(Stored records)
+---+
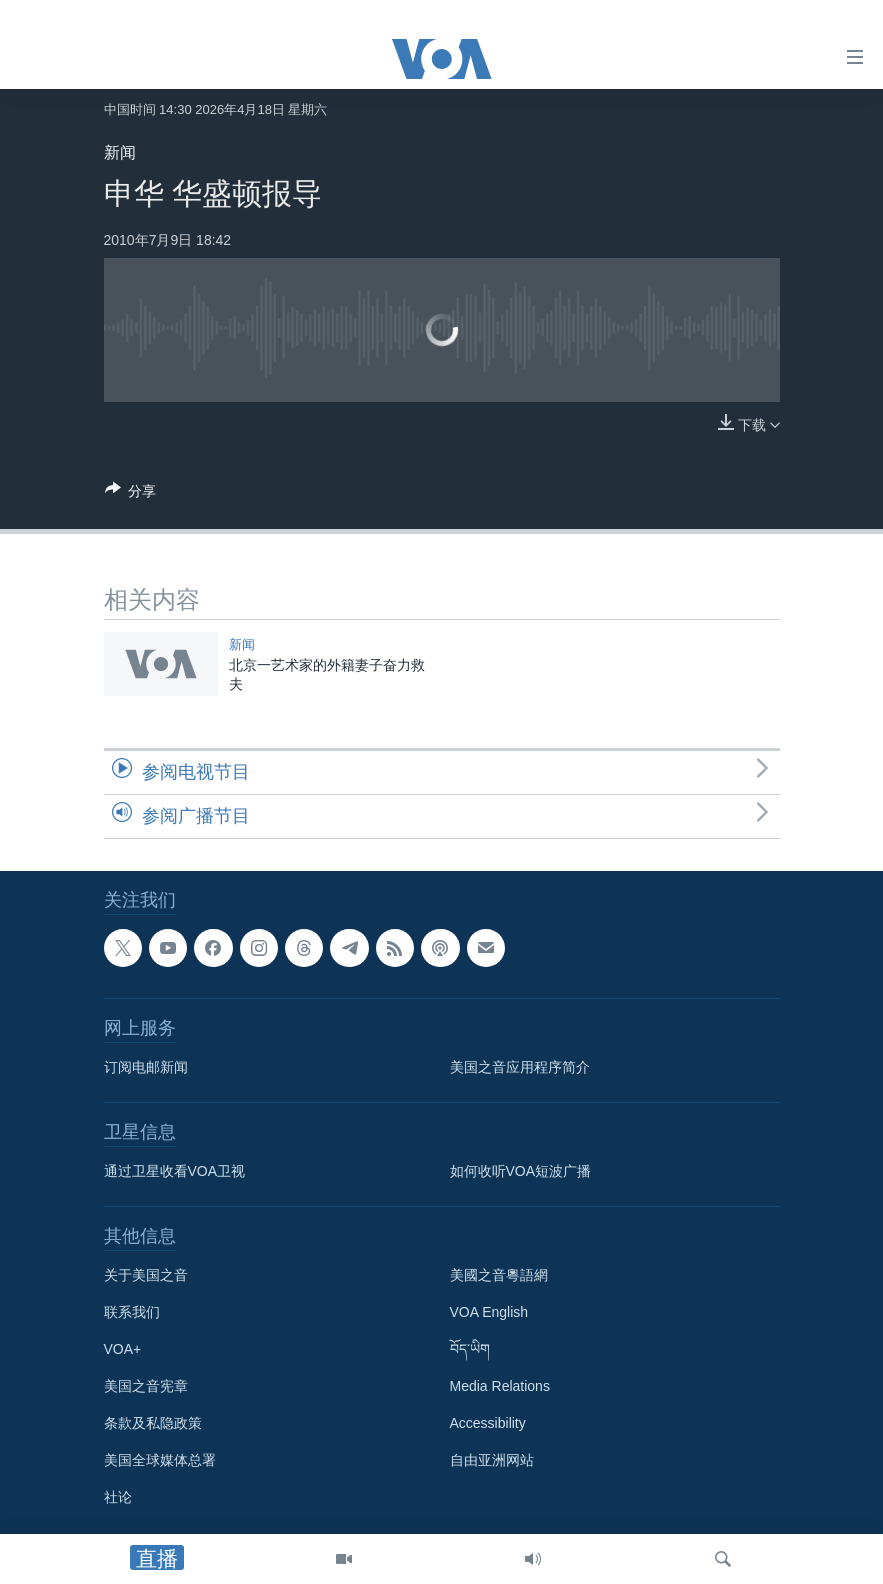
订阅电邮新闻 (146, 1067)
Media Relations (500, 1386)
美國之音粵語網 (499, 1275)
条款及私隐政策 (153, 1423)
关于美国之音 (146, 1275)
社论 (118, 1497)
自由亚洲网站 (492, 1460)
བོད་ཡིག (470, 1349)
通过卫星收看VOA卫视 (175, 1171)
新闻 (120, 152)
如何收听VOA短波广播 (521, 1171)
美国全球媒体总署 (160, 1460)
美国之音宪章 (146, 1386)
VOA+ (123, 1349)
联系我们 (132, 1312)
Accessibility (488, 1423)
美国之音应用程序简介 (520, 1067)
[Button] (131, 494)
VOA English (489, 1312)
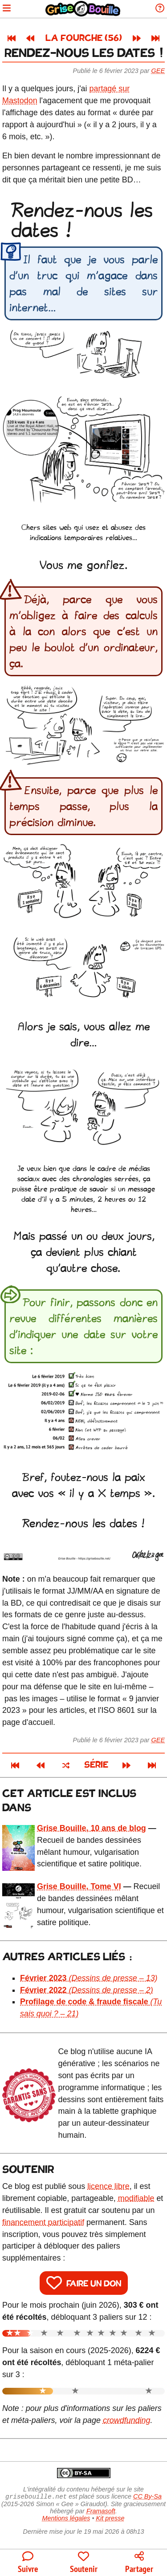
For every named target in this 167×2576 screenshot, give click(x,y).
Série (96, 1765)
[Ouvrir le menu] (7, 9)
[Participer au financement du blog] (83, 2563)
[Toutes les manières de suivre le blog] (28, 2563)
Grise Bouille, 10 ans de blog (91, 1828)
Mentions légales (66, 2519)
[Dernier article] (155, 38)
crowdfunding (127, 2420)
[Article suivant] (137, 38)
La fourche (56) (83, 38)
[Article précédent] (30, 38)
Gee (158, 70)
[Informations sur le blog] (159, 9)
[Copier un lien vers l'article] (139, 2563)
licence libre (108, 2186)
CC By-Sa (147, 2497)
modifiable (136, 2198)
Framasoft (100, 2511)
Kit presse (110, 2519)
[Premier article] (11, 38)
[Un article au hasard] (65, 1765)
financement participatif (43, 2222)
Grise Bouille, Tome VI (79, 1886)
+---+
How many lines in the entries above include the string "financement"? Answer with the number only.

2